As an Al-Qaeda cell mobilized and
surrounded the Iraqi city, he began to really see what the fight meant.
This was his fight and he stood
alongside great men and women from his fellow Marines to a small group of
Iraqis his unit had helped train.
“When it came time to fight only a
couple dozen Iraqi soldiers showed up and my Marines were mad, but I said,
‘Marines, who is willing to pick up a rifle and fight for their country, I am
willing to fight with you,’ and then they replied, ‘We will too gunney,”’
Popaditch said.
During the battle in Fallujah, the
gunnery sergeant’s tank had come under fire and in nearly an instant he had
been placed in the fight of his life, as an enemy combatant shot two rocket
propelled grenades, causing a blast to his face, blinding him.

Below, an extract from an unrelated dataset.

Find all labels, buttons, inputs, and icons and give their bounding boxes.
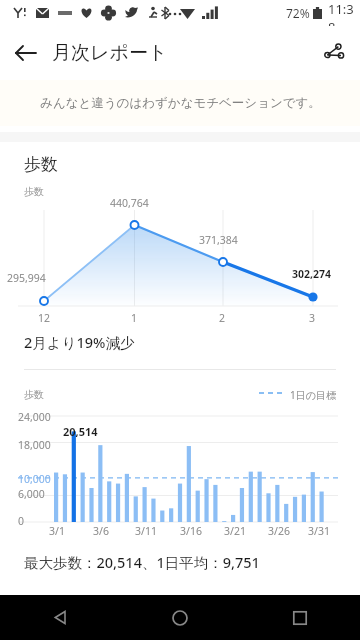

“I felt my face and neck and it
felt pretty wet, I knew I was bleeding out pretty badly,” Popaditch said.
As he tried to find his fellow
Marines shouting for recognition that they would take command of the tank, he
would come to find out his Marine brothers were already stationed on the tank
returning fire.
“I couldn’t see my fellow Marines, but if I could I
would have seen that they were both wounded too and if I could see the top of
the tank, I would have seen that it was on fire. I’m alive today because of
these men—these 0400 Marines, because of their training because of their preparation.”